The image given is only an embedding of manifolds, and doesn't look like an embedding of differential manifolds, and even less of an embedding of smooth manifolds.
To be an embedding of differential manifolds, you need your map to induce an injective map on tangent vectors. Here, at the end of the infinitely shrinking knot, there is no tangent line to your embedding : on one side you want to send the tangent vector to a horizontal vector, but on the other side, the slope keeps turning in circle as you get closer to the singularity.
However, all is not lost, you can squeeze the chain : instead of using a map of the kind $t \mapsto (tx(\log t), ty(\log t), tz(\log t))$ for some periodic functions $x,y,z$, use $t \mapsto (tx(\log t), t^2x(\log t)y(\log t), t^2x(\log t)z(\log t))$ instead. It is still not differentiable at $t=0$ because $x(\log t)$ isn't convergent, but at least there is a tangent line. I think you may find a differentiable wild knot with enough tinkering.
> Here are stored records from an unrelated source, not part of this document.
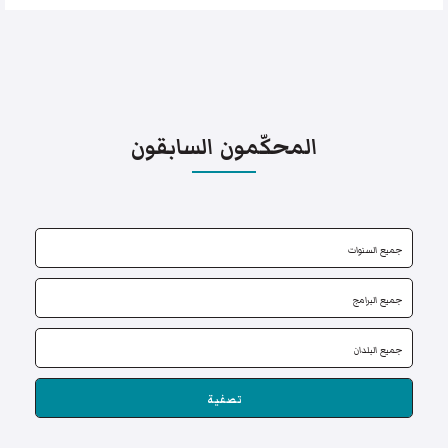
المحكّمون السابقون
تصفية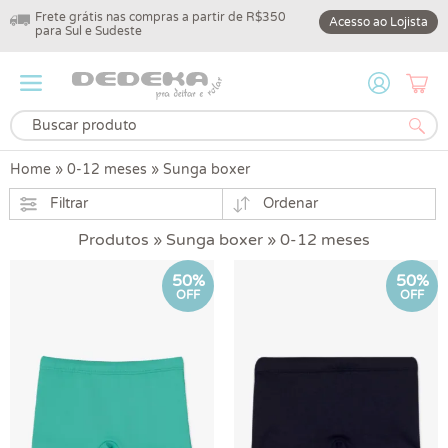
Frete grátis nas compras a partir de R$350
10% off na primeir
Acesso ao Lojista
para Sul e Sudeste
DEDEKA10
Home
»
0-12 meses
»
Sunga boxer
Filtrar
Ordenar
Produtos » Sunga boxer » 0-12 meses
50%
50%
OFF
OFF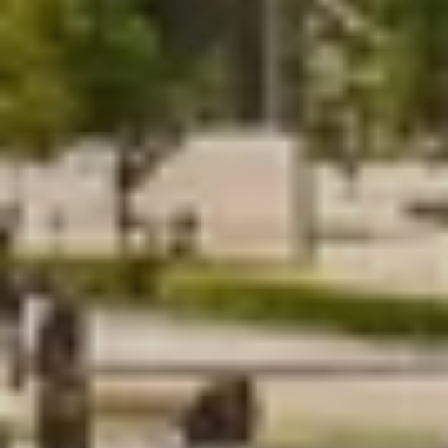
УЗНАТЬ ПОДРОБНЕЕ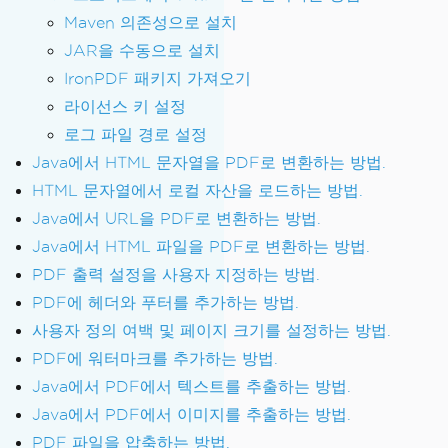
Maven 의존성으로 설치
JAR을 수동으로 설치
IronPDF 패키지 가져오기
라이선스 키 설정
로그 파일 경로 설정
Java에서 HTML 문자열을 PDF로 변환하는 방법.
HTML 문자열에서 로컬 자산을 로드하는 방법.
Java에서 URL을 PDF로 변환하는 방법.
Java에서 HTML 파일을 PDF로 변환하는 방법.
PDF 출력 설정을 사용자 지정하는 방법.
PDF에 헤더와 푸터를 추가하는 방법.
사용자 정의 여백 및 페이지 크기를 설정하는 방법.
PDF에 워터마크를 추가하는 방법.
Java에서 PDF에서 텍스트를 추출하는 방법.
Java에서 PDF에서 이미지를 추출하는 방법.
PDF 파일을 압축하는 방법.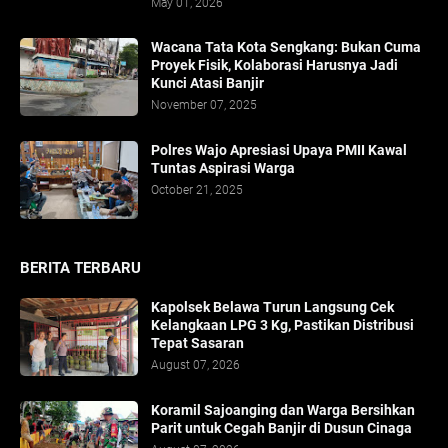
May 01, 2026
​Wacana Tata Kota Sengkang: Bukan Cuma
Proyek Fisik, Kolaborasi Harusnya Jadi
Kunci Atasi Banjir
November 07, 2025
Polres Wajo Apresiasi Upaya PMII Kawal
Tuntas Aspirasi Warga
October 21, 2025
BERITA TERBARU
Kapolsek Belawa Turun Langsung Cek
Kelangkaan LPG 3 Kg, Pastikan Distribusi
Tepat Sasaran
August 07, 2026
Koramil Sajoanging dan Warga Bersihkan
Parit untuk Cegah Banjir di Dusun Cinaga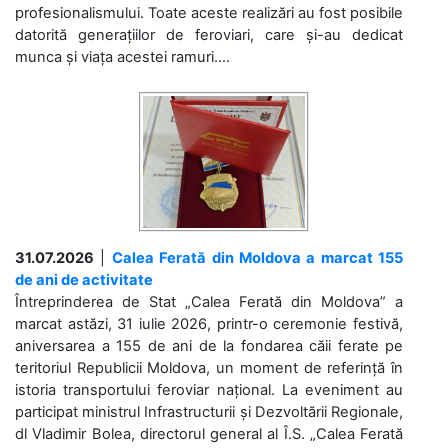
profesionalismului. Toate aceste realizări au fost posibile
datorită generațiilor de feroviari, care și-au dedicat
munca și viața acestei ramuri....
31.07.2026
|
Calea Ferată din Moldova a marcat 155
de ani de activitate
Întreprinderea de Stat „Calea Ferată din Moldova” a
marcat astăzi, 31 iulie 2026, printr-o ceremonie festivă,
aniversarea a 155 de ani de la fondarea căii ferate pe
teritoriul Republicii Moldova, un moment de referință în
istoria transportului feroviar național. La eveniment au
participat ministrul Infrastructurii și Dezvoltării Regionale,
dl Vladimir Bolea, directorul general al Î.S. „Calea Ferată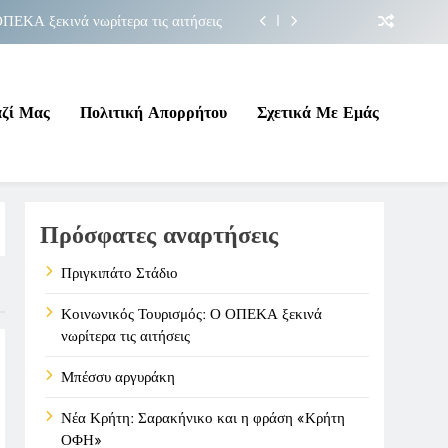
ΠΕΚΑ ξεκινά νωρίτερα τις αιτήσεις
Μπέσσυ αργυράκη
ακήνικο και η φράση «Κρήτη ΟΦΗ»
αζί Μας
Πολιτική Απορρήτου
Σχετικά Με Εμάς
Πριγκιπάτο Στάδιο
ΠΕΚΑ ξεκινά νωρίτερα τις αιτήσεις
Πρόσφατες αναρτήσεις
Μπέσσυ αργυράκη
ακήνικο και η φράση «Κρήτη ΟΦΗ»
Πριγκιπάτο Στάδιο
Κοινωνικός Τουρισμός: Ο ΟΠΕΚΑ ξεκινά
νωρίτερα τις αιτήσεις
Μπέσσυ αργυράκη
Νέα Κρήτη: Σαρακήνικο και η φράση «Κρήτη
ΟΦΗ»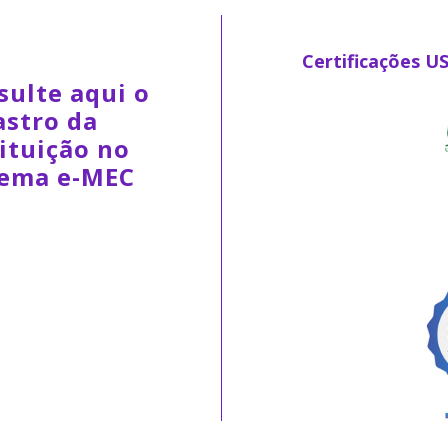
Certificações U
sulte aqui o
astro da
ituição no
tema e-MEC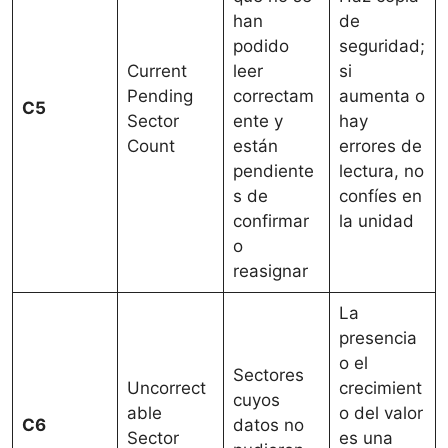
han
de
podido
seguridad;
Current
leer
si
Pending
correctam
aumenta o
C5
Sector
ente y
hay
Count
están
errores de
pendiente
lectura, no
s de
confíes en
confirmar
la unidad
o
reasignar
La
presencia
o el
Sectores
Uncorrect
crecimient
cuyos
able
o del valor
C6
datos no
Sector
es una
But you can't have a map of $C^1$ manifolds (nor of smooth manifolds) that looks like that. If the map was $C^1$, the tangent line has to vary continuously when you move along the knot, so there has to be a whole neighboorhood around the singularity where all the tangent lines don't differ from the horizontal line by, say, a $\pi/4$ angle. But you can't make any wild knotting with only using tangent lines in that cone. In particular, you can locally thicken your knot by attaching small disks all orthogonal to the original horizontal tangent vector. Then since the circle is compact, you should be able to get a global thickening from a finite number of those local ones.